Extracted page text data
━━━━━━━━━━

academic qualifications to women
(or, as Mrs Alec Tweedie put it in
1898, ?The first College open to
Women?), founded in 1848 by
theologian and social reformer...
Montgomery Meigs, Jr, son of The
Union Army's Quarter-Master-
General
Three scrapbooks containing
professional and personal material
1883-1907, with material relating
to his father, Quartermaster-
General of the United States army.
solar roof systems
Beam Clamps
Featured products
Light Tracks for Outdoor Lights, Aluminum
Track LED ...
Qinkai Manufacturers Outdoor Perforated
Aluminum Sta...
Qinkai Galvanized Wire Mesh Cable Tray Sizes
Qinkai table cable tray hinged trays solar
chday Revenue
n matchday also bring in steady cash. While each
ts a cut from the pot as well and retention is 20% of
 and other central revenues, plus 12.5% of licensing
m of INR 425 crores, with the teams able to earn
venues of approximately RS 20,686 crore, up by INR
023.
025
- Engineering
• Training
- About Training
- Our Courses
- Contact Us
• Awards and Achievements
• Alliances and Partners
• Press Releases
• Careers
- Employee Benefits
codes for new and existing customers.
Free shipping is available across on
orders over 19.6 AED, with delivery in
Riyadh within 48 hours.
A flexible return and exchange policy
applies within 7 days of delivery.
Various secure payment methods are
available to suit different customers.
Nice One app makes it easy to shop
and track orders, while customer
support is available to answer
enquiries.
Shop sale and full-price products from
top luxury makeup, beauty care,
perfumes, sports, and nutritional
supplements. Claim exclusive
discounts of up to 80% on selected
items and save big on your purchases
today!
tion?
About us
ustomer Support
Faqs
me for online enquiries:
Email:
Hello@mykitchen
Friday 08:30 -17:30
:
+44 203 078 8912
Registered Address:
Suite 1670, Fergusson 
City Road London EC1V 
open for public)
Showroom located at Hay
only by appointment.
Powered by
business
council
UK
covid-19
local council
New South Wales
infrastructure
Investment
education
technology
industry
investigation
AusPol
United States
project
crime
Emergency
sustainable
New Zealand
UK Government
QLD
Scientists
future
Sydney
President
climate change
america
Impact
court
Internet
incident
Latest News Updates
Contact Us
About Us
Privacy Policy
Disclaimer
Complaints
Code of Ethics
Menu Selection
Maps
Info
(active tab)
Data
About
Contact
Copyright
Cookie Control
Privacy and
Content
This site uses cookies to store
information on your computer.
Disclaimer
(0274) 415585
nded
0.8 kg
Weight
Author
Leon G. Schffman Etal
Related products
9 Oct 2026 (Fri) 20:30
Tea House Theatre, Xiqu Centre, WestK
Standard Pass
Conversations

━━━━━━━━━━

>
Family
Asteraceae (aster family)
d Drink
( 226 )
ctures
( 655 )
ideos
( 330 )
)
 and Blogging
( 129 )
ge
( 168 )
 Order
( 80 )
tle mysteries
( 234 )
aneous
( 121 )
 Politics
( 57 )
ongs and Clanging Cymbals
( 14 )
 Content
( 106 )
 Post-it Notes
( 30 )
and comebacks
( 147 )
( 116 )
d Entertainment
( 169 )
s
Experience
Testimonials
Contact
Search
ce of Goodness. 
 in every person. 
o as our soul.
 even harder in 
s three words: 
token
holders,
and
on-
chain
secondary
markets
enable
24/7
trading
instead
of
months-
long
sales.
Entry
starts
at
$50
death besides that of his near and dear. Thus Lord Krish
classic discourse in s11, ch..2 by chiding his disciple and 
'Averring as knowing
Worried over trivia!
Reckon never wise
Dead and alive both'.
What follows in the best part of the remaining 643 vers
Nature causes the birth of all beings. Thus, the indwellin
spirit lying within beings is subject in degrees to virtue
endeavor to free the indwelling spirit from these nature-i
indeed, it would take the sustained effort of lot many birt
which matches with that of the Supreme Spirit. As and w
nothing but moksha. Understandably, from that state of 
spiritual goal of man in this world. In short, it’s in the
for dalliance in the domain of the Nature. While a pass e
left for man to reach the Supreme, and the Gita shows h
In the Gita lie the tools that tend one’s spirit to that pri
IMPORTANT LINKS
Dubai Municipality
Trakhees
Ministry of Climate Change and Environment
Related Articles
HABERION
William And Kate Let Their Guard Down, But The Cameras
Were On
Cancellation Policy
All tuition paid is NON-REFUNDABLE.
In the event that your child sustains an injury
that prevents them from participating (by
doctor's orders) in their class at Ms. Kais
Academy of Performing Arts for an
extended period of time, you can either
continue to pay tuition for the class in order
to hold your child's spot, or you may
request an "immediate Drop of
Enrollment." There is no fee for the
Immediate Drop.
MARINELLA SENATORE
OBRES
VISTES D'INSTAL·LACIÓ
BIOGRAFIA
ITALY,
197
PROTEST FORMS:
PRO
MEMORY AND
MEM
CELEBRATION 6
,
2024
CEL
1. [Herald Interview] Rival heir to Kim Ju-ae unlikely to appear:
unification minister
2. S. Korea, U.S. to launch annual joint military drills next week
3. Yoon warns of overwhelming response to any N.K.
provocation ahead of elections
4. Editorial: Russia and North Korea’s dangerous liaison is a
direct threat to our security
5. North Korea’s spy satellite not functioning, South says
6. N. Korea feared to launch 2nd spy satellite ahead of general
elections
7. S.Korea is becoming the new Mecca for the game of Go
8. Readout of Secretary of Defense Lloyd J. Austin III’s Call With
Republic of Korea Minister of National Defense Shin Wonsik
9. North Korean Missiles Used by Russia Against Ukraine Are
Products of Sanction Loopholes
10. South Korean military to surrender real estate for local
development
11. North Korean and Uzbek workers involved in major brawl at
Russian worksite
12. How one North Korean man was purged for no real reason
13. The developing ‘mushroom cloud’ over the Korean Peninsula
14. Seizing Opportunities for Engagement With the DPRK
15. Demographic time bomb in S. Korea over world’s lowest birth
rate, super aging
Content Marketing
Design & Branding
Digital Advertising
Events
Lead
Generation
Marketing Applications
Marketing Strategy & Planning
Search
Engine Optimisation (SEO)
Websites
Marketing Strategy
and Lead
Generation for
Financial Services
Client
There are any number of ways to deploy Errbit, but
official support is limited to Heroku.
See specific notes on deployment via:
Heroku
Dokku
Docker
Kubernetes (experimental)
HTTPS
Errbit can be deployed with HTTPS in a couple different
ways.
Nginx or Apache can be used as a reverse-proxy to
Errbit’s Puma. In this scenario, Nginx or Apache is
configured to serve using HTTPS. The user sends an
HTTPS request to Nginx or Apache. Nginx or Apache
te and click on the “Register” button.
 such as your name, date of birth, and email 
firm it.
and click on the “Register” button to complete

━━━━━━━━━━

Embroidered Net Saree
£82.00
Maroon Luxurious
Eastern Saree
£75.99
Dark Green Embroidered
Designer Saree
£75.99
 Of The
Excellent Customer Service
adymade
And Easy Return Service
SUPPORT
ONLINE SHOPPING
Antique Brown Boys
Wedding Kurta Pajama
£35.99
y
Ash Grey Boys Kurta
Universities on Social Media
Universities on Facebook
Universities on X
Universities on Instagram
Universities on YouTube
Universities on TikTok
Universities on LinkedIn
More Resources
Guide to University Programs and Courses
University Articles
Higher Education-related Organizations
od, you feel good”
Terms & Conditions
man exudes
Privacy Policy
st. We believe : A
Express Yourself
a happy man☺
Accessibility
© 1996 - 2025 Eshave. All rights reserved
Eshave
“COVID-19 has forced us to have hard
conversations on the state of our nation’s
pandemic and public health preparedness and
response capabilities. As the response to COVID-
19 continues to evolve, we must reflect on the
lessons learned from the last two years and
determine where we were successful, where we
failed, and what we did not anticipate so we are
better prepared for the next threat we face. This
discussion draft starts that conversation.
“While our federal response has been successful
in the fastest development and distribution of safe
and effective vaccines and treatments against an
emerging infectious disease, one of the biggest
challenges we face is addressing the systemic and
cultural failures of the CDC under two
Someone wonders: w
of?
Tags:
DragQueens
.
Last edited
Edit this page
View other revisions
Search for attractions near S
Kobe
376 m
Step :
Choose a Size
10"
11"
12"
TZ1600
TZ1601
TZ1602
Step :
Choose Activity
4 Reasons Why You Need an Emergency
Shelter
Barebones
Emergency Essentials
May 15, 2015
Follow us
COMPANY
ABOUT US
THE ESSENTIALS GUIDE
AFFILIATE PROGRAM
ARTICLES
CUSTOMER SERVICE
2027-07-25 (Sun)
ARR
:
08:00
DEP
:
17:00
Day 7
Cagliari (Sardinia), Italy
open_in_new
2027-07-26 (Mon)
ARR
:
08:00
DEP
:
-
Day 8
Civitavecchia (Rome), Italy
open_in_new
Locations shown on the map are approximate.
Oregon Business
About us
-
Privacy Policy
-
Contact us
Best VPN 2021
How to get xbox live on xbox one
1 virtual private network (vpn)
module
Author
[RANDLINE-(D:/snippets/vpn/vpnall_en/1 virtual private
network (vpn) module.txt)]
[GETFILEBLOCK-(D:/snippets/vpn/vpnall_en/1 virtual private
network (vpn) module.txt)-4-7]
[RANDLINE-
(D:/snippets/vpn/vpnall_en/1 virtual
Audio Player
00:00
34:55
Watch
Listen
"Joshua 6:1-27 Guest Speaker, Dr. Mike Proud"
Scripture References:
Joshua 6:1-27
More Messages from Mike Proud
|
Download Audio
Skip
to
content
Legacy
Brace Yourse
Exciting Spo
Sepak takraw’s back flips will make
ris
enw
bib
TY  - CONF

━━━━━━━━━━

Problem to work on
In the records above, find each line with the word "South" and copy it.

Output for this task
New South Wales
5. North Korea’s spy satellite not functioning, South says
10. South Korean military to surrender real estate for local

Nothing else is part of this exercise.